Computer Vision

Introducing DataGradients: Your On-Premises Dataset Profiler for Computer Vision Models

Today, we’re thrilled to announce the launch of DataGradients, our open-source tool designed specifically for profiling computer vision datasets and distilling critical insights. These insights pave the way for superior model design and quicker training.

DataGradients is an invaluable tool for data scientists. With just a single line of code, it provides a statistical analysis of your dataset, focusing on common data problems, pitfalls, and general characteristics that may affect the model design or the training process.  

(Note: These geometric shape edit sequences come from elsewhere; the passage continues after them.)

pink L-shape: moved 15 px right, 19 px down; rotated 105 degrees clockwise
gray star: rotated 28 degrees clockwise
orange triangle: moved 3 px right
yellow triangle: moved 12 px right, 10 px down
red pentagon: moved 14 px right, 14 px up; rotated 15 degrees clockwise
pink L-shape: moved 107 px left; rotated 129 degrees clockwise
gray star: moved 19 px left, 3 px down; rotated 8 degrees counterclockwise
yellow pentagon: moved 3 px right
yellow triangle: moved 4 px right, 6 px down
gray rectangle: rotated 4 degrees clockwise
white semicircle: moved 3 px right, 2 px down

DataGradients’ Main Benefits:

 In-depth Analysis: DataGradients offers a comprehensive examination of your dataset, delivering statistics, visualizations, and essential metadata in an easily accessible format. This lets you recognize your dataset’s unique characteristics, strengths, and potential weaknesses.

Actionable Insights: The tool’s robust reporting helps illuminate potential issues with your dataset that could negatively impact your model’s performance. With these insights, you can take action to improve your training processes and dataset quality.

Efficient Model Development: By understanding your dataset’s characteristics upfront, you can streamline the model development process. This leads to more effective training and, ultimately, better model performance and accuracy.

Data Privacy: Crucially, DataGradients is designed with data privacy in mind. Since it operates on-premises, it allows you to maintain complete control over your data. There’s no need to upload sensitive datasets to third-party servers, ensuring your data remains secure and private throughout the analysis process.

Keep reading as we take a deeper dive into how this powerful tool can revolutionize your approach to data analysis and model building.


The Importance of Dataset Profiling

In the realm of computer vision, the power of your model is inherently linked to the quality of the data used for training. Identifying issues in your dataset is paramount; it not only steers clear of training roadblocks but also sheds light on any underperformance of your model. Perhaps what doesn’t get enough airtime is how your model quality is also tied to the fit between your data and model design. The peculiarities of your dataset characteristics —the prevalence of many tiny objects or a handful of large ones—can influence certain design decisions, like whether to retain the less efficient initial skip connections in a model. A good read on your dataset’s attributes can help you nail decisions like the appropriate model choice, the best loss function, and the ideal optimization method.


Data Visualization Libraries and Generic EDA Tools Fall Short

Most dataset profiling tools are data visualization libraries or general-purpose statistical analysis tools that work well for tabular data but fall short when applied to image data.

Image data has distinct features that set it apart from tabular data. Images are collections of pixels organized in multiple color channels.  This makes it challenging for generic EDA tools to give you meaningful insight.

But your concerns go beyond just pixels. 

In deep learning, you have labels and annotations. Masks and bounding boxes come in many formats – labels first or last, xyxy,  xywh, cxcywh. Images can exhibit various color schemes – bright, dark, gray, or colorful. Objects in images can take various shapes – wide, narrow, small, or large.  Objects can be convex or concave, and bounding boxes may intersect. Classes can be imbalanced, distributed evenly in images, or not.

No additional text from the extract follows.